■ What the task asks
In the copy, include all of the listing exactly and none of its pictures.

■ Listed entries
┏━━

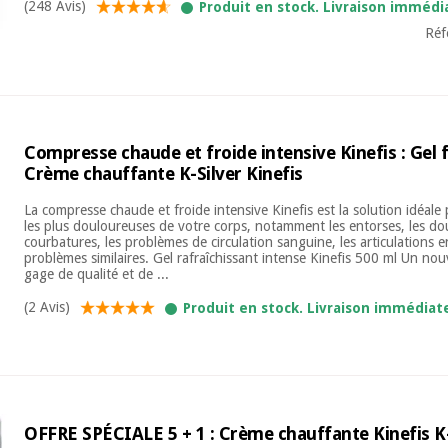
(248 Avis)
Produit en stock. Livraison immédi
Réf
Compresse chaude et froide intensive Kinefis : Gel f
Crème chauffante K-Silver Kinefis
La compresse chaude et froide intensive Kinefis est la solution idéale
les plus douloureuses de votre corps, notamment les entorses, les dou
courbatures, les problèmes de circulation sanguine, les articulations e
problèmes similaires. Gel rafraîchissant intense Kinefis 500 ml Un nou
gage de qualité et de ...
(2 Avis)
Produit en stock. Livraison immédiat
OFFRE SPÉCIALE 5 + 1 : Crème chauffante Kinefis K-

┗━━

■ Worked solution
(248 Avis)
Produit en stock. Livraison immédi
Réf
Compresse chaude et froide intensive Kinefis : Gel f
Crème chauffante K-Silver Kinefis
La compresse chaude et froide intensive Kinefis est la solution idéale
les plus douloureuses de votre corps, notamment les entorses, les dou
courbatures, les problèmes de circulation sanguine, les articulations e
problèmes similaires. Gel rafraîchissant intense Kinefis 500 ml Un nou
gage de qualité et de ...
(2 Avis)
Produit en stock. Livraison immédiat
OFFRE SPÉCIALE 5 + 1 : Crème chauffante Kinefis K-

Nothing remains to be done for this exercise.